Some of the words I got from this book: - heretic (a person who holds controversial opinions) - sententious (terse and energetic in expression) - vitality (the capacity to live, grow, or develop) - proletarian (relating to a proletarian or to the proletariat (the class of people who do unskilled work))
(There were many more fantastic words but I was so encapsulated in the plot that I could not stop myself from reading to note them down)
War is peace. Freedom is slavery. Ignorance is strength.
Being in a minority, even in a minority of one, did not make you mad.

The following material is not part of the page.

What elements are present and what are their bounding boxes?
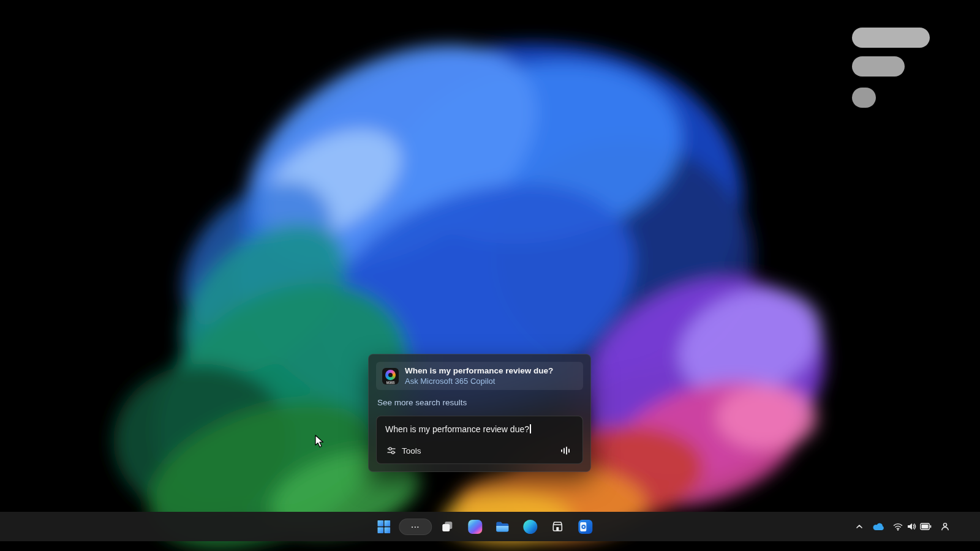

There was truth and there was untruth, and if you clung to the truth even against the whole world, you were not mad.
Content warning Spoiler Alert.
This book is so beautifully written and Orwell's extensive vocabulary offers so much in the way of description and meaning. I'm really glad that I have finally read this wonderful classic and can now understand so many of the references to it in modern works. With each chapter, I was smiling at the realisation that 'so-and-so' book/film/song/play from way back when was actually referencing this book. Additionally, the notion of reducing the English language to prevent heretical statements (and, thus, alliances) is both so intelligently thought-out and horrifying. Living in the 21st century, there are now cameras all around us (in phones, computers, laptops, security systems, buses, trains, airports, restaurants, shops, etc. They are everywhere and) each one of these cameras (generally speaking) has a microphone. So, we are always being watched and listened to. In addition to this, social media has adjusted the linguistic scope of many people and I am in no way claiming to be a logophile of any sorts but, these people use words like 'slay' and 'blessed' or phrases like 'weird flex but okay', 'this ain't it', and 'it's the [] for me' in place of the thousands of pre-existing words and phrases that are around today. All this is to say that we are being watched consistently, we are listened to consistently, and the language of tomorrow is forever adjusting - perhaps even shortening, colloquially. You might think this is a rash proclamation but it's just something I found myself thinking of whilst reading the book. As a university student surrounded by other 18/19 year olds, I find a lot of people frequent these social media (newspeak) terms as a sort-of comfort blanket to use as opposed to having to invoke a short period of silence prior to employing the correct term.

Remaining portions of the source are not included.